第二日,清晨卯时,温言已然梳妆妥当来到了前堂,秀禾在小厨房内备起了今日的点心,稚儿与陈彦打扫前堂,已将店门敞开迎客。
温言刚为自己倒上了杯茶水,便已有排了今天号的病人陆续进店,见到温言更是恭敬上前道:“温大夫,我便是拿了今日一号牌的。”
小姐将手中的号牌呈给温言瞧着,温言也端起茶杯轻笑道:“好,那便随我进内室吧。”
小姐连连点头,同温言进入了内室,其余店内的病人也自觉在内室门口排起了队来,秀禾端着点心前来,见到店里已经开始接诊,病人们还有些风尘仆仆的,瞧着像是从其他县城赶来的,也是辛苦,秀禾便搬了张小桌子到病人们一侧来,摆上了些茶水点心,看向众人道。
“这大清早的想来诸位也没有进食,略准备了些,请诸位享用。”
病人们见状纷纷道谢着,秀禾笑了笑便转身去忙其他的。
内室中,温言陆续接诊着,有了昨日的铺垫,她今日接诊起来也更迅速些,将手中的药方写好后,交给了病人。
温言不喜接诊时周围人多嘈杂,再加上有些病人所患病症也是妇科之事,有人在场必然会羞涩,因此所有的病人都在外等候着,待前一位看完后,下一位病人这才会进来看病。
眼下这前一位病人刚走,后一个却迟迟不来,温言边整理着白纸,边唤道:“请下一位病人进来。”
连唤了两声,才见一蒙着面的妇人推门而入,却不坐下,只是站在桌前,温言抬眸瞥了她一眼,开口道:“夫人请坐下,摘下面纱叫我瞧瞧有什么病症。”
话音刚落,只见那妇人忽然拔下头上的珠钗,冲上前来,从背后勒住温言的脖颈,而那尖锐的珠钗正搭在她的喉颈处。
这一举动吓的温言惊魂未定,手中的纸散落一地,这一刹那,她的心底想了很多,重新在这古代活了一回,也让温言更加珍惜生命,自然是不愿意出什么意外,她的脑海中闪过无数经历的事,思索着自己得罪了谁。
“你是什么人?”
身后的妇人冷哼一声,启声道:“温小姐,别来无恙。
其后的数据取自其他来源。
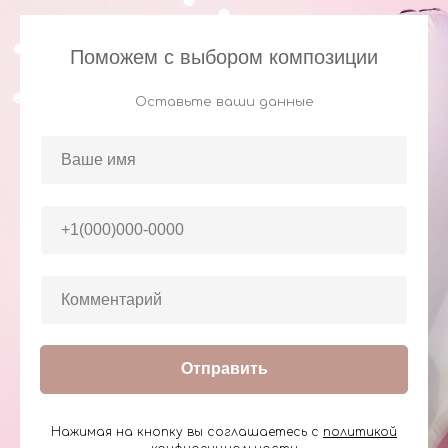
Поможем с выбором композиции
Оставьте ваши данные
Отправить
Нажимая на кнопку вы соглашаетесь с
политикой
”
听到这声音,温言顿时心中明了,昨日刘氏来大张旗鼓的闹事不得逞,她没有防范,却不想刘氏仍旧不死心,今日又乔装打扮一番,佯装病患混进了店中,温言勾起唇角不禁笑道:“刘氏,是你,我说刘一鸿当日哪来的胆子绑架灵儿与秀禾,原来是你言传身教的结果,果真是龙生龙凤生凤。”
温言的话并未说完,可讥讽侮辱之意已经昭然若是,刘氏的一双眼眸也划过几分狠厉,开口应道:“我和一鸿都不如温小姐胆大沉稳,这专门磨了锋利的珠钗抵在脖子上,还能这么云淡风轻的与我闲聊,我才是当真佩服温小姐呢。”
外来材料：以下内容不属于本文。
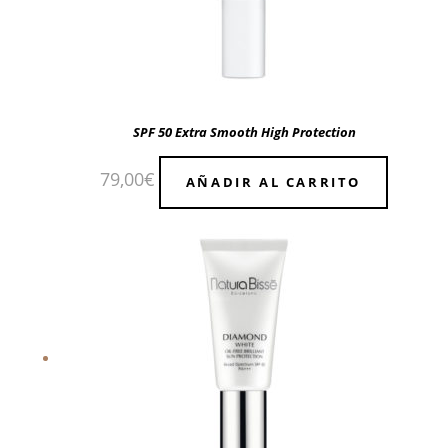
SPF 50 Extra Smooth High Protection
79,00
€
AÑADIR AL CARRITO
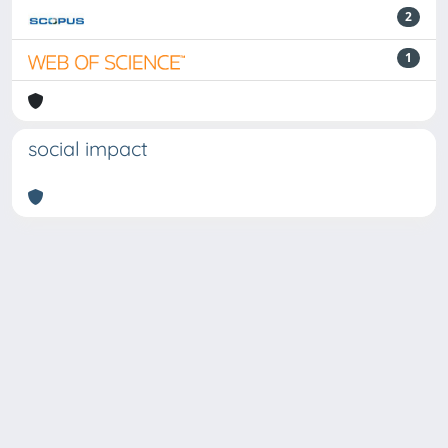
2
1
social impact
Powered by
IRIS
-
about IRIS
-
Utilizzo dei cookie
Copyright © 2026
温言眸光闪动着,眼下让刘氏得了先机,她又抵在最要紧的脖颈处,这内室只有她们两人,温言得先设法稳住刘氏才行,否则若是激怒了刘氏动手,只怕她到时再呼救,待人来时她已经命丧九泉了。
看清形势后,温言收起笑容,脸色冷了下来,沉声道:“刘氏,当初好歹也是我收留你到娇娥所的,对你也是百般照料,我待你不薄,即便你做了背叛之事也并未严惩,你又何苦要如此对我?我不相信你从前的温厚善良都是装出来的。”
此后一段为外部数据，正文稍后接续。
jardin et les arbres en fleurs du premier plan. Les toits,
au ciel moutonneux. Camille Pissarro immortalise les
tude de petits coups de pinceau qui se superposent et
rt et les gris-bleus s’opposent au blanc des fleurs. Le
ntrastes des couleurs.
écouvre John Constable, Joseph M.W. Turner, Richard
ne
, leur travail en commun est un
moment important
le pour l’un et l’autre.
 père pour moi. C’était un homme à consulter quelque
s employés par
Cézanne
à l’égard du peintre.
温言开始打起了感情牌,而这一番话也正说中了刘氏的心坎,她从前在娇娥所也算是勤俭做工,温言待她的好她心知肚明,只是那段时日温言走后给了她莫大的权利,当一个在泥潭里挣扎久了的人,很难禁的起金钱的诱惑。
而刘氏也自那会沉沦后,一朝丑事揭发,一件又一件事情接踵发生,她已经来不及去想,来不及反应,也致使她变得越发偏执疯狂了起来,可眼下这些都不重要了,什么名声与印象早就抛之脑后了,她只想要救刘一鸿出来,只此一个心愿。